> **ASSIGNMENT**:
Your copy should match the records exactly, except that no pictures appear in it.

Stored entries
* * * * * * *

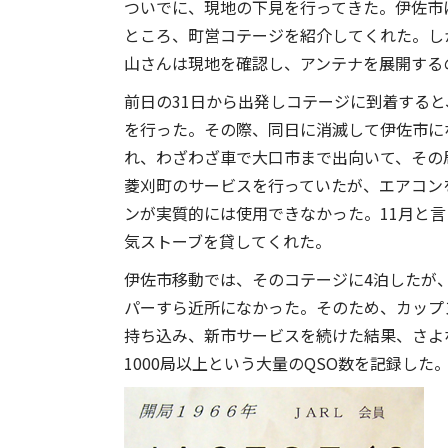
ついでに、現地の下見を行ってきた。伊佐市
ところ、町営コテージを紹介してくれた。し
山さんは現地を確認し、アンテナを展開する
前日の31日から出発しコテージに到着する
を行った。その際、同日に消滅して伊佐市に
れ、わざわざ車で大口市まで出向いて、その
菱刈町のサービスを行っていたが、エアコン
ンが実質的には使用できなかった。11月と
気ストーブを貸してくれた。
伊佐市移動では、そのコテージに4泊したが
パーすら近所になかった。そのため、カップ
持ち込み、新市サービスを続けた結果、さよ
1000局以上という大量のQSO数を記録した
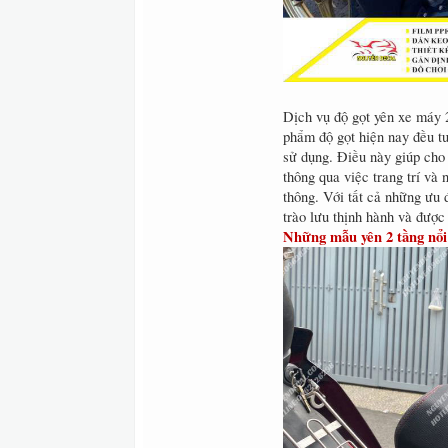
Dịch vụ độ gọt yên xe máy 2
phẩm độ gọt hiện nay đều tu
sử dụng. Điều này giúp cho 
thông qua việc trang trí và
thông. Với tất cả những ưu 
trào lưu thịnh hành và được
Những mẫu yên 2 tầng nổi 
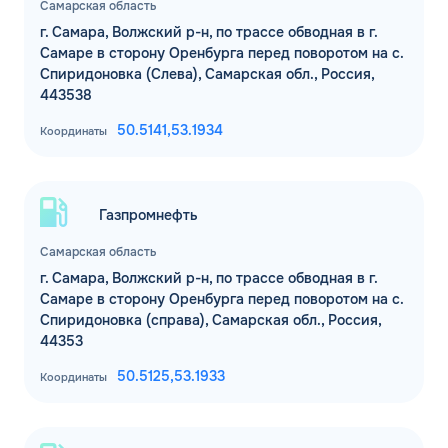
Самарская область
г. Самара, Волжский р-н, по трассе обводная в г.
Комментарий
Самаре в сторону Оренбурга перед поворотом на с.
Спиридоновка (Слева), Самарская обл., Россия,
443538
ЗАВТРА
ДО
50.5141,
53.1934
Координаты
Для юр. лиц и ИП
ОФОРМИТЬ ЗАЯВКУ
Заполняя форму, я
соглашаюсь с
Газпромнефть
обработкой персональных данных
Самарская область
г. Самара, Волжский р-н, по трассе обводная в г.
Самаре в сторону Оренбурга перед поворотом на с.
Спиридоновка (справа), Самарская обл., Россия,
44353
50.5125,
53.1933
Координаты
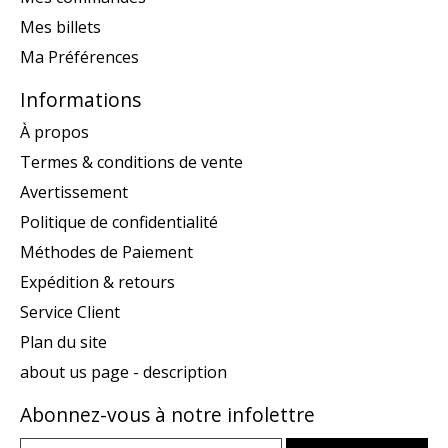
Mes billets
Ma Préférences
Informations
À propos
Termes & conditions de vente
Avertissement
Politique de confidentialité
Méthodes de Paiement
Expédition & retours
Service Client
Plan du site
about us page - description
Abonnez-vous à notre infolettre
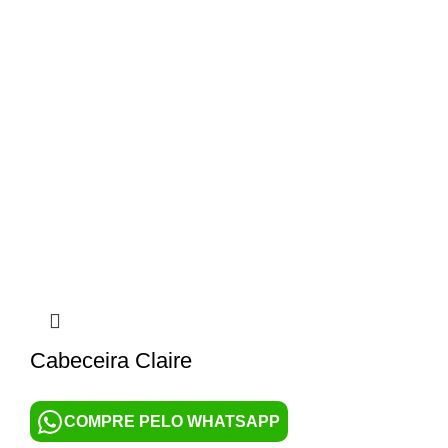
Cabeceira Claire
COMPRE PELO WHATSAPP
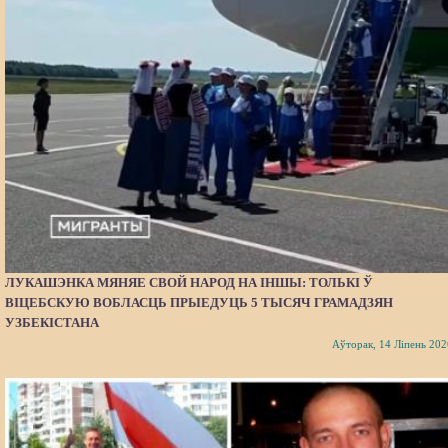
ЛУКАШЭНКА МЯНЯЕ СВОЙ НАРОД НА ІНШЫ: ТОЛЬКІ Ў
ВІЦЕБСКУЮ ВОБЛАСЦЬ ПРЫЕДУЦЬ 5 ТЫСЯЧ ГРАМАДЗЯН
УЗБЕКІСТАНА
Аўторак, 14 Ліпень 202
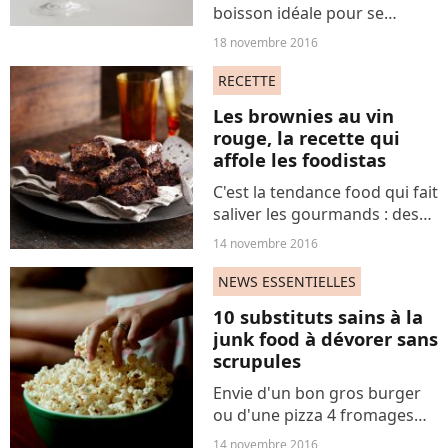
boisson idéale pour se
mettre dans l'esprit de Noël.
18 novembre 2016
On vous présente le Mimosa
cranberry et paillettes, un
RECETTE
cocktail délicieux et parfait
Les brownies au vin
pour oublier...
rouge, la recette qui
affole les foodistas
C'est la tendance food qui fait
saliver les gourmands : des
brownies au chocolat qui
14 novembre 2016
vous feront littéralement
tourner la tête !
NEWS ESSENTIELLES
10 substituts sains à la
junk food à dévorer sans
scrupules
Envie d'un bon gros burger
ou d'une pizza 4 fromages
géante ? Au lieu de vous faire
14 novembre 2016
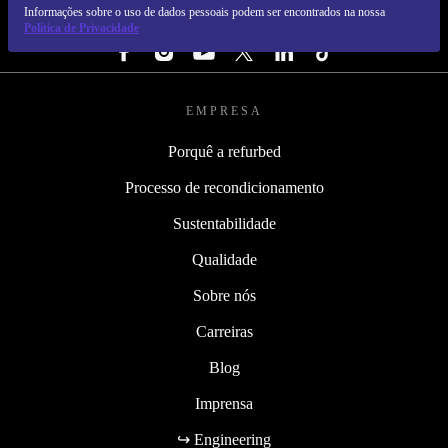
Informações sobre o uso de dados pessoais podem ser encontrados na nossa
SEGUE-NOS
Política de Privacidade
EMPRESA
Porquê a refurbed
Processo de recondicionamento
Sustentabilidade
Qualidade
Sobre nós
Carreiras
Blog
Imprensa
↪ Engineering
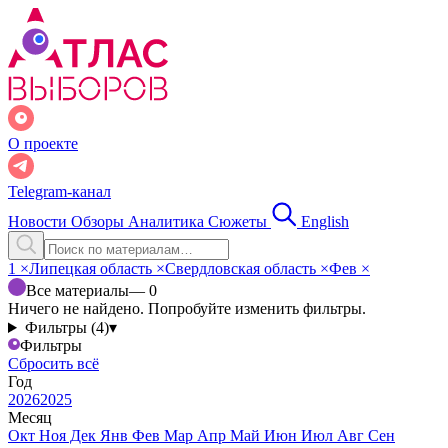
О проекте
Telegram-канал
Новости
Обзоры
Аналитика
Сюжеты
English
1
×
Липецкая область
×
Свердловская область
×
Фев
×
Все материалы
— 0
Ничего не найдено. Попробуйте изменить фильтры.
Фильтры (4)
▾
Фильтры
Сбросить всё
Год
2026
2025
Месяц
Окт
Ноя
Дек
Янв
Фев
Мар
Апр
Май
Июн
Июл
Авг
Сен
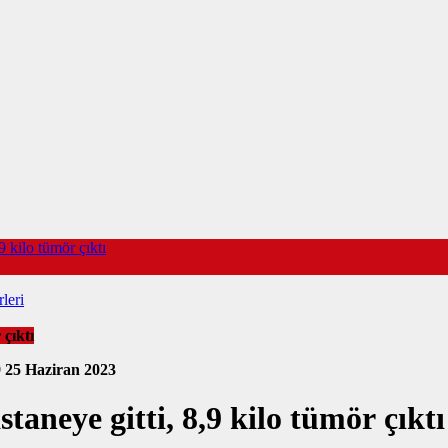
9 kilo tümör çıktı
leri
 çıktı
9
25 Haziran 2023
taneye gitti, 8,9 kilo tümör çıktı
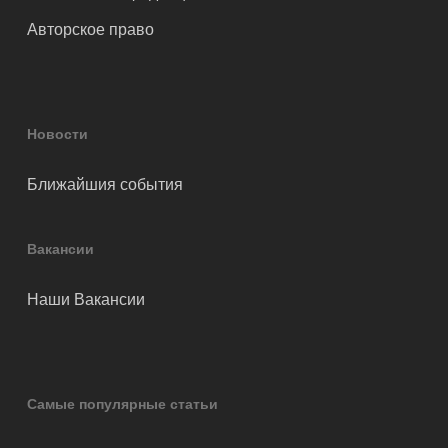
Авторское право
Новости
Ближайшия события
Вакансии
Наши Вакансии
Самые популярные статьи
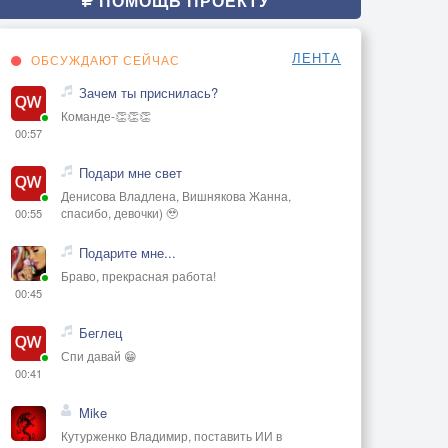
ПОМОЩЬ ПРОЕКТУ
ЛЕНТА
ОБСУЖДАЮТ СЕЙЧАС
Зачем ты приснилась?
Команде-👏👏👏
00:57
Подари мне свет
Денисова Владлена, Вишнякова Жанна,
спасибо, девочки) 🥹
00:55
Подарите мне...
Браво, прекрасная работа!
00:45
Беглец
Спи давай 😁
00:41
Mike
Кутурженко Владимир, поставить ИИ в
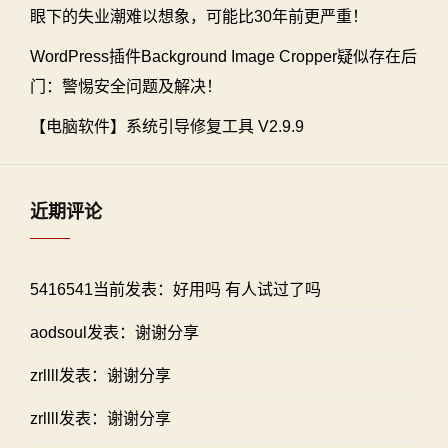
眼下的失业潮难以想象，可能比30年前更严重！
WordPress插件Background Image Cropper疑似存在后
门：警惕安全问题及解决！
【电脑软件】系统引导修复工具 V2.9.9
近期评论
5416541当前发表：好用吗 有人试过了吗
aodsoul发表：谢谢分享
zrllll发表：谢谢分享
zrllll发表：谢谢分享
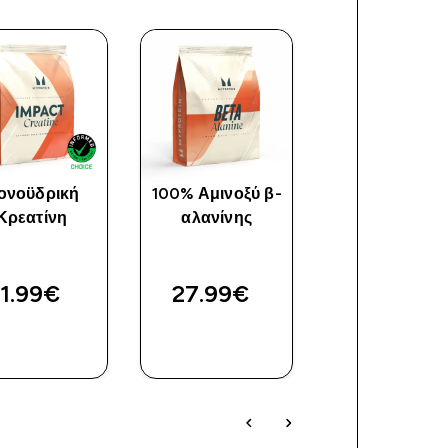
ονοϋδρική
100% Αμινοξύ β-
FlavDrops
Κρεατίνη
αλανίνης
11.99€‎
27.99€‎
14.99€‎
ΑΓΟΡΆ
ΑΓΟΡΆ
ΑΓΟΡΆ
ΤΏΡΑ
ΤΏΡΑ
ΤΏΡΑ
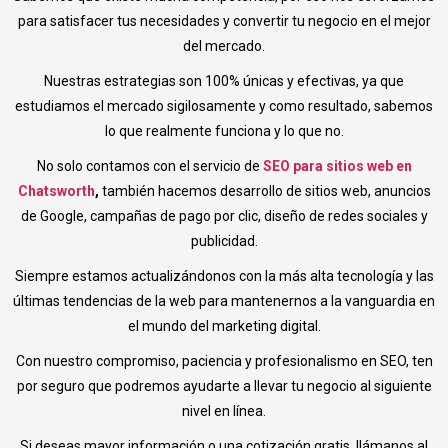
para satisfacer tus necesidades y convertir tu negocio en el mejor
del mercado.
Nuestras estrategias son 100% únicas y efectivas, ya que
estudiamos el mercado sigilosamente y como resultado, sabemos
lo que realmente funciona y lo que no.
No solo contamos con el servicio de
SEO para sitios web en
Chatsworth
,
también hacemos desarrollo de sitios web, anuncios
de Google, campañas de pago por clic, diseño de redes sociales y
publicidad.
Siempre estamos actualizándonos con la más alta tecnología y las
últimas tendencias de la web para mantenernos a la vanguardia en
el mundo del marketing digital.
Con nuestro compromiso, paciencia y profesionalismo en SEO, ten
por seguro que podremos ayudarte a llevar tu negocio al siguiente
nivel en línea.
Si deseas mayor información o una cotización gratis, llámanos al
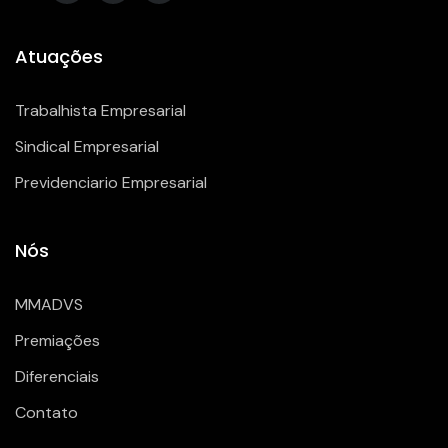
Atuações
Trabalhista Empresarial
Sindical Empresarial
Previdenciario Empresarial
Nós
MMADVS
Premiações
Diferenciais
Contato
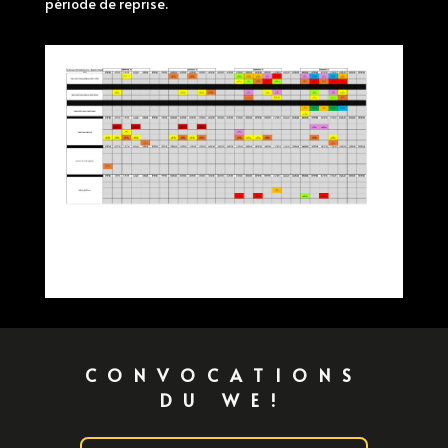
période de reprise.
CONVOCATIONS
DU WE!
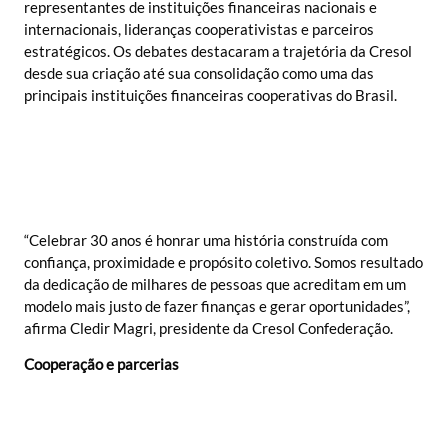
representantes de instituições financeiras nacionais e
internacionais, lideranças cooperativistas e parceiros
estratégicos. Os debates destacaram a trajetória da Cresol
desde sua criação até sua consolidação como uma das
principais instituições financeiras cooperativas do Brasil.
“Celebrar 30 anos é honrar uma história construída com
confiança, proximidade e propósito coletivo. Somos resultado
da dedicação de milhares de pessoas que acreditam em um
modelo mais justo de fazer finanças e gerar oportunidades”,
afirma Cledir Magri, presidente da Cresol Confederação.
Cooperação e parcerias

* * * * * * *

> **OUTPUT BELOW**:
ついでに、現地の下見を行ってきた。伊佐市
ところ、町営コテージを紹介してくれた。し
山さんは現地を確認し、アンテナを展開する
前日の31日から出発しコテージに到着する
を行った。その際、同日に消滅して伊佐市に
れ、わざわざ車で大口市まで出向いて、その
菱刈町のサービスを行っていたが、エアコン
ンが実質的には使用できなかった。11月と
気ストーブを貸してくれた。
伊佐市移動では、そのコテージに4泊したが
パーすら近所になかった。そのため、カップ
持ち込み、新市サービスを続けた結果、さよ
1000局以上という大量のQSO数を記録した
Dịch vụ độ gọt yên xe máy 2
phẩm độ gọt hiện nay đều tu
sử dụng. Điều này giúp cho 
thông qua việc trang trí và
thông. Với tất cả những ưu 
trào lưu thịnh hành và được
Những mẫu yên 2 tầng nổi 
Самарская область
г. Самара, Волжский р-н, по трассе обводная в г.
Комментарий
Самаре в сторону Оренбурга перед поворотом на с.
Спиридоновка (Слева), Самарская обл., Россия,
443538
ЗАВТРА
ДО
50.5141,
53.1934
Координаты
Для юр. лиц и ИП
ОФОРМИТЬ ЗАЯВКУ
Заполняя форму, я
соглашаюсь с
Газпромнефть
обработкой персональных данных
Самарская область
г. Самара, Волжский р-н, по трассе обводная в г.
Самаре в сторону Оренбурга перед поворотом на с.
Спиридоновка (справа), Самарская обл., Россия,
44353
50.5125,
53.1933
Координаты
Mes billets
Ma Préférences
Informations
À propos
Termes & conditions de vente
Avertissement
Politique de confidentialité
Méthodes de Paiement
Expédition & retours
Service Client
Plan du site
about us page - description
Abonnez-vous à notre infolettre
Cabeceira Claire
COMPRE PELO WHATSAPP
ЛУКАШЭНКА МЯНЯЕ СВОЙ НАРОД НА ІНШЫ: ТОЛЬКІ Ў
ВІЦЕБСКУЮ ВОБЛАСЦЬ ПРЫЕДУЦЬ 5 ТЫСЯЧ ГРАМАДЗЯН
УЗБЕКІСТАНА
Аўторак, 14 Ліпень 202
boisson idéale pour se
mettre dans l'esprit de Noël.
18 novembre 2016
On vous présente le Mimosa
cranberry et paillettes, un
RECETTE
cocktail délicieux et parfait
Les brownies au vin
pour oublier...
rouge, la recette qui
affole les foodistas
C'est la tendance food qui fait
saliver les gourmands : des
brownies au chocolat qui
14 novembre 2016
vous feront littéralement
tourner la tête !
NEWS ESSENTIELLES
10 substituts sains à la
junk food à dévorer sans
scrupules
Envie d'un bon gros burger
ou d'une pizza 4 fromages
géante ? Au lieu de vous faire
14 novembre 2016
Informações sobre o uso de dados pessoais podem ser encontrados na nossa
SEGUE-NOS
Política de Privacidade
EMPRESA
Porquê a refurbed
Processo de recondicionamento
Sustentabilidade
Qualidade
Sobre nós
Carreiras
Blog
Imprensa
↪ Engineering
О проекте
Telegram-канал
Новости
Обзоры
Аналитика
Сюжеты
English
1
×
Липецкая область
×
Свердловская область
×
Фев
×
Все материалы
— 0
Ничего не найдено. Попробуйте изменить фильтры.
Фильтры (4)
▾
Фильтры
Сбросить всё
Год
2026
2025
Месяц
Окт
Ноя
Дек
Янв
Фев
Мар
Апр
Май
Июн
Июл
Авг
Сен
9 kilo tümör çıktı
leri
 çıktı
9
25 Haziran 2023
taneye gitti, 8,9 kilo tümör çıktı
Авторское право
Новости
Ближайшия события
Вакансии
Наши Вакансии
Самые популярные статьи
ПОМОЩЬ ПРОЕКТУ
ЛЕНТА
ОБСУЖДАЮТ СЕЙЧАС
Зачем ты приснилась?
Команде-👏👏👏
00:57
Подари мне свет
Денисова Владлена, Вишнякова Жанна,
спасибо, девочки) 🥹
00:55
Подарите мне...
Браво, прекрасная работа!
00:45
Беглец
Спи давай 😁
00:41
Mike
Кутурженко Владимир, поставить ИИ в
眼下的失业潮难以想象，可能比30年前更严重！
WordPress插件Background Image Cropper疑似存在后
门：警惕安全问题及解决！
【电脑软件】系统引导修复工具 V2.9.9
近期评论
5416541当前发表：好用吗 有人试过了吗
aodsoul发表：谢谢分享
zrllll发表：谢谢分享
zrllll发表：谢谢分享
ονοϋδρική
100% Αμινοξύ β-
FlavDrops
Κρεατίνη
αλανίνης
11.99€‎
27.99€‎
14.99€‎
ΑΓΟΡΆ
ΑΓΟΡΆ
ΑΓΟΡΆ
ΤΏΡΑ
ΤΏΡΑ
ΤΏΡΑ
para satisfacer tus necesidades y convertir tu negocio en el mejor
del mercado.
Nuestras estrategias son 100% únicas y efectivas, ya que
estudiamos el mercado sigilosamente y como resultado, sabemos
lo que realmente funciona y lo que no.
No solo contamos con el servicio de
SEO para sitios web en
Chatsworth
,
también hacemos desarrollo de sitios web, anuncios
de Google, campañas de pago por clic, diseño de redes sociales y
publicidad.
Siempre estamos actualizándonos con la más alta tecnología y las
últimas tendencias de la web para mantenernos a la vanguardia en
el mundo del marketing digital.
Con nuestro compromiso, paciencia y profesionalismo en SEO, ten
por seguro que podremos ayudarte a llevar tu negocio al siguiente
nivel en línea.
Si deseas mayor información o una cotización gratis, llámanos al
Atuações
Trabalhista Empresarial
Sindical Empresarial
Previdenciario Empresarial
Nós
MMADVS
Premiações
Diferenciais
Contato
période de reprise.
CONVOCATIONS
DU WE!
representantes de instituições financeiras nacionais e
internacionais, lideranças cooperativistas e parceiros
estratégicos. Os debates destacaram a trajetória da Cresol
desde sua criação até sua consolidação como uma das
principais instituições financeiras cooperativas do Brasil.
“Celebrar 30 anos é honrar uma história construída com
confiança, proximidade e propósito coletivo. Somos resultado
da dedicação de milhares de pessoas que acreditam em um
modelo mais justo de fazer finanças e gerar oportunidades”,
afirma Cledir Magri, presidente da Cresol Confederação.
Cooperação e parcerias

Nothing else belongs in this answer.